● The data
══════
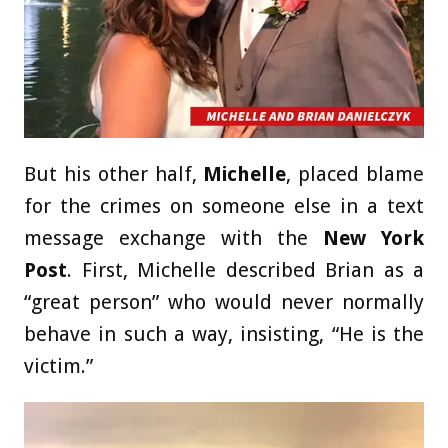
But his other half,
Michelle
, placed blame
for the crimes on someone else in a text
message exchange with the
New York
Post
. First, Michelle described Brian as a
“great person” who would never normally
behave in such a way, insisting, “He is the
victim.”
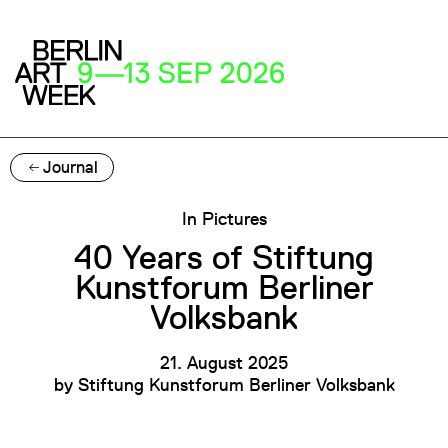
Journal
In Pictures
40 Years of Stiftung
Kunstforum Berliner
Volksbank
21. August 2025
by
Stiftung Kunstforum Berliner Volksbank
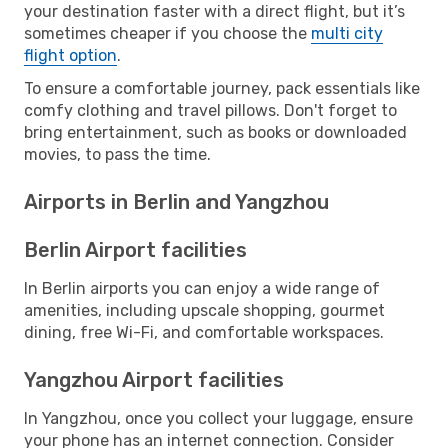
your destination faster with a direct flight, but it’s
sometimes cheaper if you choose the
multi city
flight option
.
To ensure a comfortable journey, pack essentials like
comfy clothing and travel pillows. Don't forget to
bring entertainment, such as books or downloaded
movies, to pass the time.
Airports in Berlin and Yangzhou
Berlin Airport facilities
In Berlin airports you can enjoy a wide range of
amenities, including upscale shopping, gourmet
dining, free Wi-Fi, and comfortable workspaces.
Yangzhou Airport facilities
In Yangzhou, once you collect your luggage, ensure
your phone has an internet connection. Consider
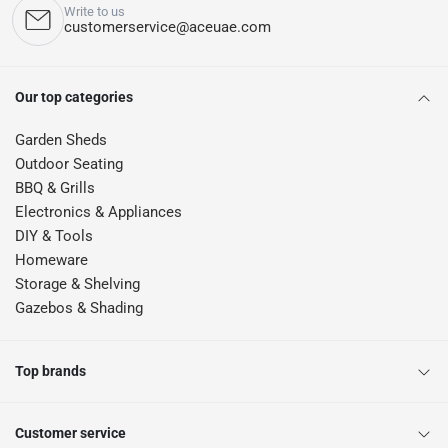
Write to us
customerservice@aceuae.com
Our top categories
Garden Sheds
Outdoor Seating
BBQ & Grills
Electronics & Appliances
DIY & Tools
Homeware
Storage & Shelving
Gazebos & Shading
Top brands
Customer service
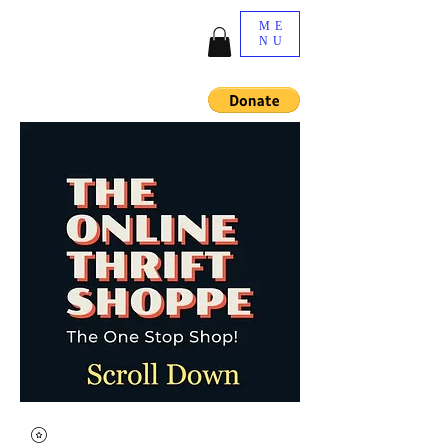
ME
NU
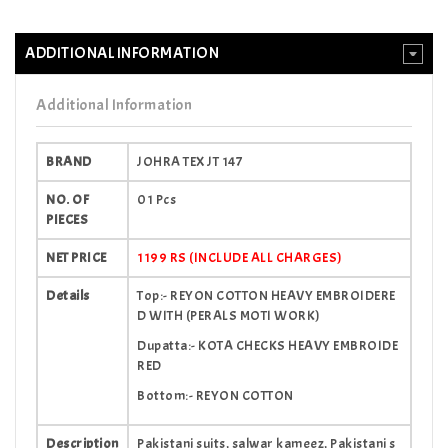
ADDITIONAL INFORMATION
Additional Information
BRAND
JOHRA TEX JT 147
NO. OF
01 Pcs
PIECES
NET PRICE
1199 RS (INCLUDE ALL CHARGES)
Details
Top:- REYON COTTON HEAVY EMBROIDERE
D WITH (PERALS MOTI WORK)
Dupatta:- KOTA CHECKS HEAVY EMBROIDE
RED
Bottom:- REYON COTTON
Description
Pakistani suits, salwar kameez, Pakistani s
══════
● How to complete this task
Every line from the one containing "behave in such" through the last line of the records is to be reproduced exactly, with pictures left out and nothing else given.

● Problem solution
behave in such a way, insisting, “He is the
victim.”
Journal
In Pictures
40 Years of Stiftung
Kunstforum Berliner
Volksbank
21. August 2025
by
Stiftung Kunstforum Berliner Volksbank
your destination faster with a direct flight, but it’s
sometimes cheaper if you choose the
multi city
flight option
.
To ensure a comfortable journey, pack essentials like
comfy clothing and travel pillows. Don't forget to
bring entertainment, such as books or downloaded
movies, to pass the time.
Airports in Berlin and Yangzhou
Berlin Airport facilities
In Berlin airports you can enjoy a wide range of
amenities, including upscale shopping, gourmet
dining, free Wi-Fi, and comfortable workspaces.
Yangzhou Airport facilities
In Yangzhou, once you collect your luggage, ensure
your phone has an internet connection. Consider
Write to us
customerservice@aceuae.com
Our top categories
Garden Sheds
Outdoor Seating
BBQ & Grills
Electronics & Appliances
DIY & Tools
Homeware
Storage & Shelving
Gazebos & Shading
Top brands
Customer service
ME
NU
ADDITIONAL INFORMATION
Additional Information
BRAND
JOHRA TEX JT 147
NO. OF
01 Pcs
PIECES
NET PRICE
1199 RS (INCLUDE ALL CHARGES)
Details
Top:- REYON COTTON HEAVY EMBROIDERE
D WITH (PERALS MOTI WORK)
Dupatta:- KOTA CHECKS HEAVY EMBROIDE
RED
Bottom:- REYON COTTON
Description
Pakistani suits, salwar kameez, Pakistani s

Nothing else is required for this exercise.